Getting started in a new hobby is always a little intimidating. There's always a lot to learn, and there's no guarantee you'll find it enjoyable to immerse yourself in a new pastime. Time and money are always considerations that can't be avoided.
Collecting sports cards is no exception. The industry went through a tremendous period of transformation in the late 1990s and early 2000s, and every new year seems to bring more changes. For longtime collectors who have been along for the entire ride, it's easy to forget that our favorite hobby can seem a little complicated, maybe even scary, to beginners.
The truth is that while there are a lot of layers of complexity to the world of sports cards, collecting them can be as simple as you want it to be. And there are equally simple reasons that make collecting such a compelling way for many people to spend their free time. Here, in no particular order, are five of them.
If you're thinking about starting a sports card collection for the first time, you just might find one of these is intriguing enough to give it a shot.
Becoming a Bigger Fan
Chances are, if you're considering collecting sports cards, you're already a fan of the sports depicted on them. Even if you think you're already the biggest sports fan you know, it's possible a card collection could bump up your passion even more.
In a similar way to fantasy sports, collecting cards can increase your interest in teams and players you never had a reason to care about in the past. Even in the age of instant information, sports cards are also a terrific tool for keeping track of the comings and goings of players and finding out more about the next generation of future stars, especially since rookies are such a big part of the hobby.
Can't imagine yourself sitting through an entire day of the NFL Draft? Become a collector, and you'll find yourself connected to that and many other events in the sporting world in ways you never dreamed possible.
Getting a Piece of the Action
Speaking of connections, nothing seals one between a fan and a player better than getting an autograph or acquiring a game-used item. A few decades ago, you would have had to spend a lot of time hanging out outside ballparks and hotels to get that signature, and a large amount of money to buy the jersey off your hero's back.
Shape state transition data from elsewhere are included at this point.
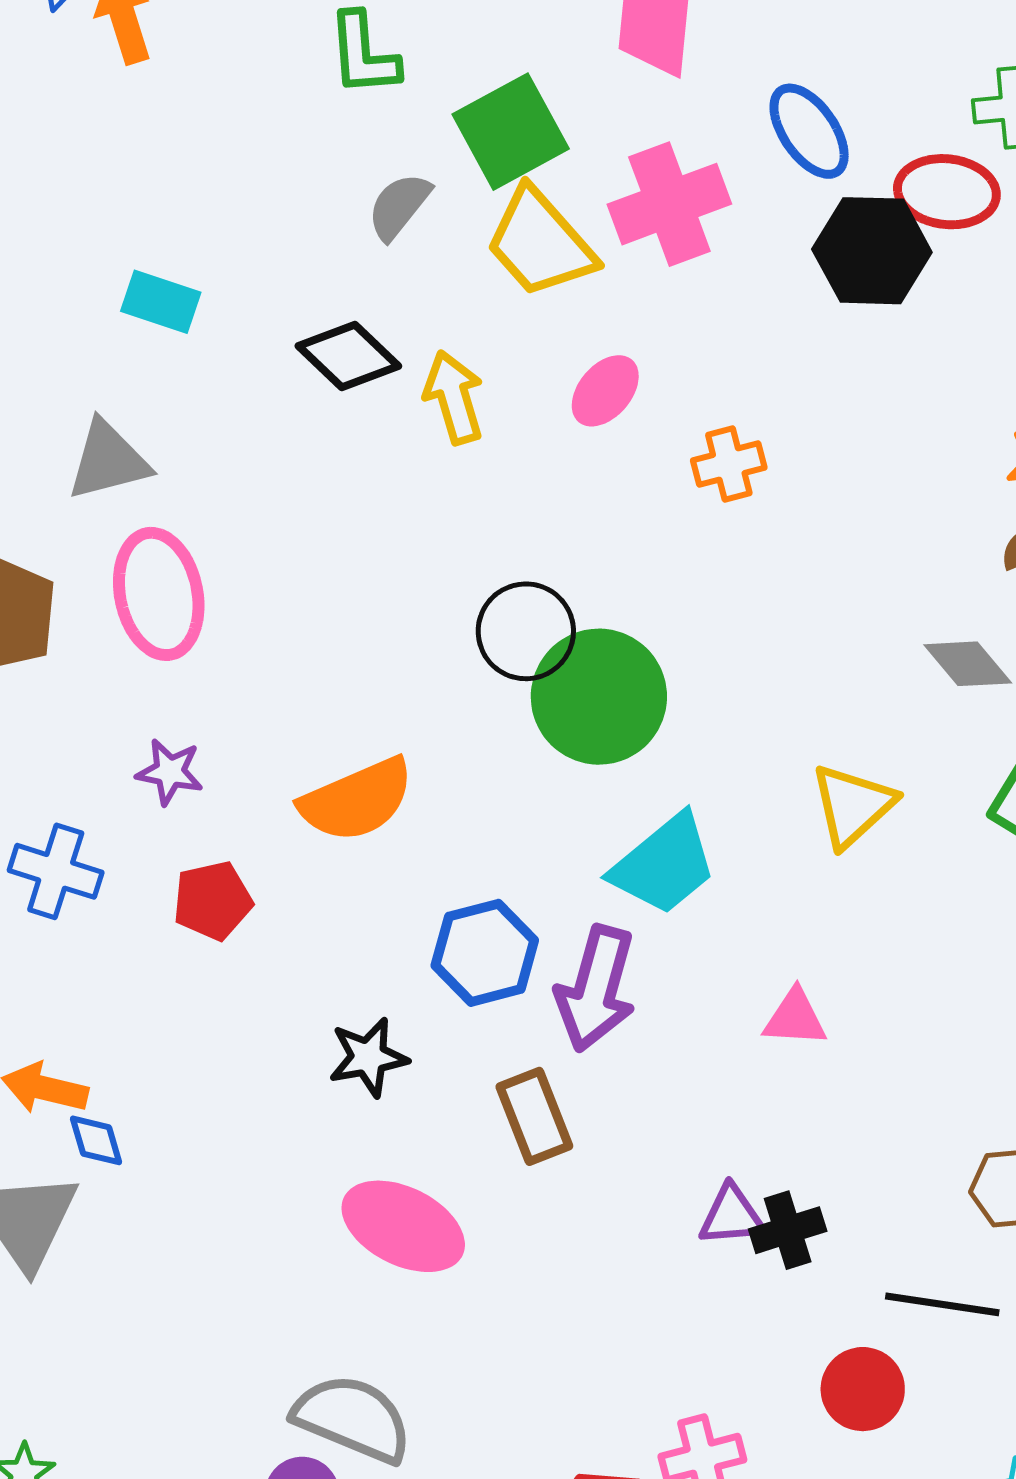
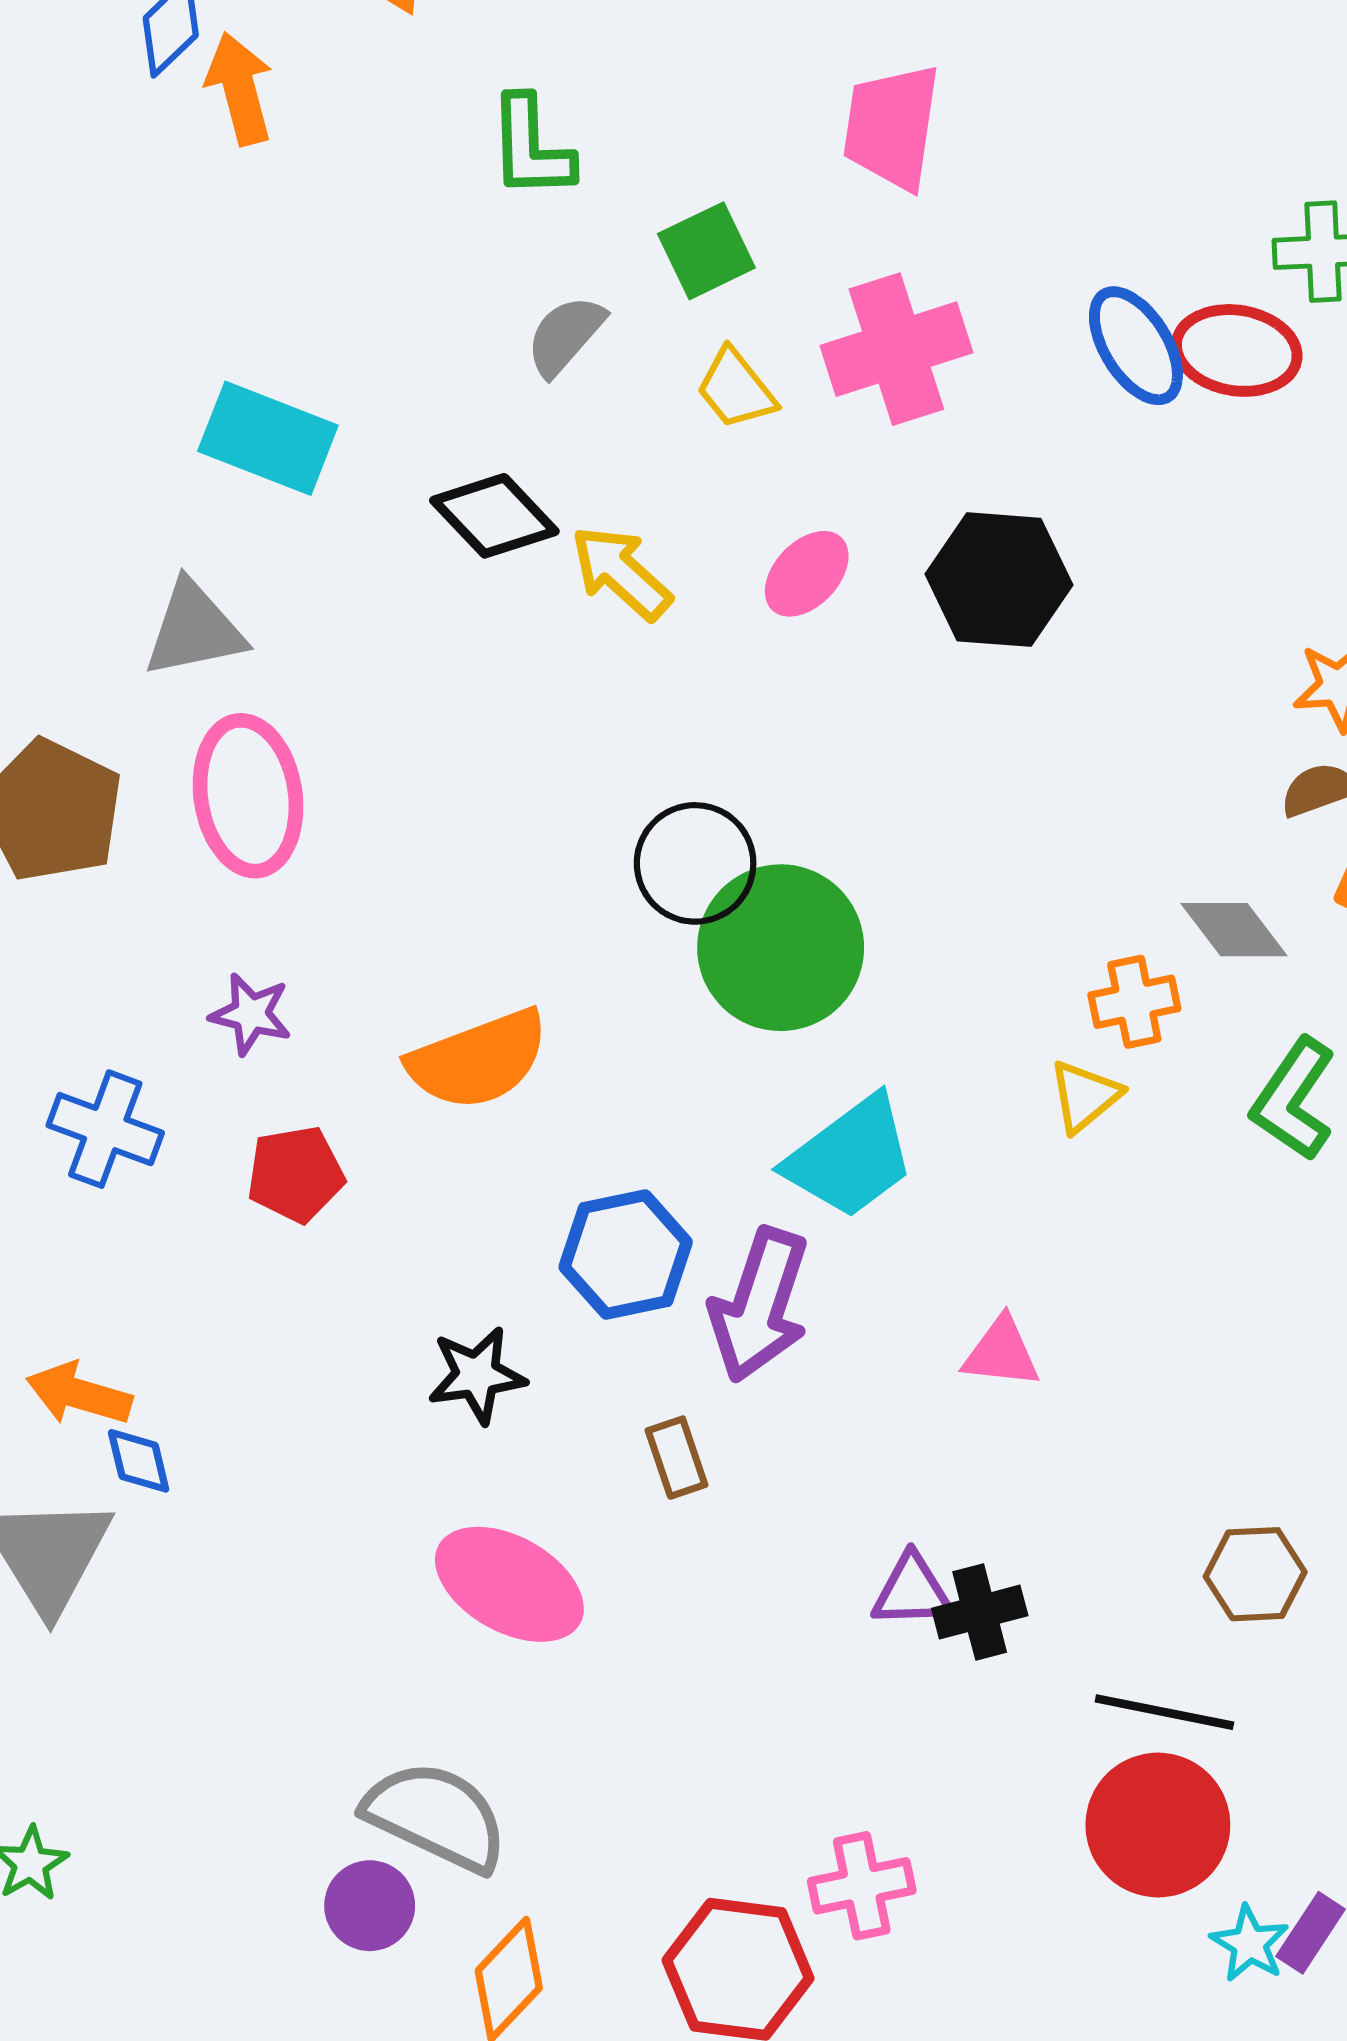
blue ellipse: (809, 131) -> (1136, 346), moved
green square: (511, 132) -> (706, 251), size x0.7
yellow trapezoid: (540, 243) -> (736, 389), size x0.6
black hexagon: (872, 251) -> (999, 580), moved
cyan rectangle: (161, 302) -> (268, 438), size x1.4
yellow arrow: (454, 397) -> (621, 573), turned -34
orange cross: (729, 464) -> (1134, 1002), moved
yellow triangle: (853, 805) -> (1085, 1096), size x0.7
brown rectangle: (534, 1116) -> (677, 1458), size x0.7
red circle: (863, 1389) -> (1158, 1825), moved, size x1.4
The modern sports card industry has solved both of those problems for fans. Authentic autographs and pieces of game-worn uniforms are as close as the local card store and a prominent part of almost every product. With card companies continuing to find innovative ways to bring fans closer to the sports they love, this looks like part of the industry that's here to stay.
The days of overproduction are history, and people on both sides of the sports card business understand the law of supply and demand a lot better. That means that some cards are truly collectible, making it a real likelihood that some of the cards in your collection will increase in value over time.
Of course, the sports card market is volatile, and timing is everything when you're thinking about selling. Turning a profit is difficult even for the most dedicated investors and probably shouldn't be your primary reason for collecting. But if you're going to spend your heard-earned money on a hobby, it's nice to know you might see some of that money coming back again someday.
Christmas All Year Long
Some collectors simply buy the individual cards they want, and the proliferation of internet sales and trading has made that segment of the hobby a sizable one. For others, nothing beats the anticipation of opening a pack or box of sports cards and discovering what's waiting on the inside.
Think of it as a safer, more affordable (unless you're opening some of the hobby's more expensive products) to get the same thrill some people get by gambling and you've just about got it. Whether it's beating the odds for that rare card of your favorite player or finding the last two base cards you need to finish off a set, tearing into unopened packs of cards is a simple joy in and of itself.
A Social Activity
It's certainly possible to collect sports cards with little or no human contact, but most people end up interacting with their fellow men and women along the way. Hanging out at the local shop to open your packs, hitting the forums to share your opinions or finding a trading partner to get that autograph you've had your eye on - they're all ways to socialize.
Intentionally or not, sports card collectors form their own community. Like any good hobby, it's likely that if you get involved, you'll end up finding something even more valuable than any collectible: some new friends.